[Data excerpts]
=== Section Start ===
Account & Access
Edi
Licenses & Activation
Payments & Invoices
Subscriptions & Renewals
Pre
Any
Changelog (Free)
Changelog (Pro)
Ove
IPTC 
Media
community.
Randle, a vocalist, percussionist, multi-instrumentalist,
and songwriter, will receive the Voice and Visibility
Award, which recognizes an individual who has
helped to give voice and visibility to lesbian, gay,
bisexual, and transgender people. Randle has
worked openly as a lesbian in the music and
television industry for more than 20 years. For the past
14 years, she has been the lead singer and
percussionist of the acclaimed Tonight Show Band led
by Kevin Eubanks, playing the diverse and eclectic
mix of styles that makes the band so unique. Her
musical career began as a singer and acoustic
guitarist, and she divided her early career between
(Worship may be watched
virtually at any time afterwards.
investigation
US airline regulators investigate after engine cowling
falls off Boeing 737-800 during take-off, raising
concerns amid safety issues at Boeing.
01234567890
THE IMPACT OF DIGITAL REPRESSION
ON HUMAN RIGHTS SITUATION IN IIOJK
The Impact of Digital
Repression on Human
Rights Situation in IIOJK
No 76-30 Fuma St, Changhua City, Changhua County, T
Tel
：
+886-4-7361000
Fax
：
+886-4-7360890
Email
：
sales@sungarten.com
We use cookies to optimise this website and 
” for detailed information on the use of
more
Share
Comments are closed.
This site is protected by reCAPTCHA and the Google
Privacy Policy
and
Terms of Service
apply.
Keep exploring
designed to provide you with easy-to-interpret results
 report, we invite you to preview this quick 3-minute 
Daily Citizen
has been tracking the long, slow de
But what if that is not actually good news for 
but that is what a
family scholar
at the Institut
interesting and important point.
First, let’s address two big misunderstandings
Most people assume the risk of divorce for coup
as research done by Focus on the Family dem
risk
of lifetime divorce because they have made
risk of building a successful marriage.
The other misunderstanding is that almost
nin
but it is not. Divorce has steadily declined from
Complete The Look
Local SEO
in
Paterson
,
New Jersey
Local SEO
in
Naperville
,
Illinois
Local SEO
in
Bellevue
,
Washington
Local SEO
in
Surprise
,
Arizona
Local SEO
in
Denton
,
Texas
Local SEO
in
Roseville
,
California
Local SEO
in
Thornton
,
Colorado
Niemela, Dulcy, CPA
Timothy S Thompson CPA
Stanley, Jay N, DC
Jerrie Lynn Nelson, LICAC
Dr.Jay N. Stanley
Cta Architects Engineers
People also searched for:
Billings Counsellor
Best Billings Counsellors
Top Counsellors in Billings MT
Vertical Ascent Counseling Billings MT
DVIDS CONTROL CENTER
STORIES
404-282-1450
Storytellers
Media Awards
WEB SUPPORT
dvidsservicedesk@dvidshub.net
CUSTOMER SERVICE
=== Section End ===
TASK DIRECTIONS ->
Each line that includes the string "Randle" should be copied from the data.

OUTPUT OF THE EXERCISE ->
Randle, a vocalist, percussionist, multi-instrumentalist,
bisexual, and transgender people. Randle has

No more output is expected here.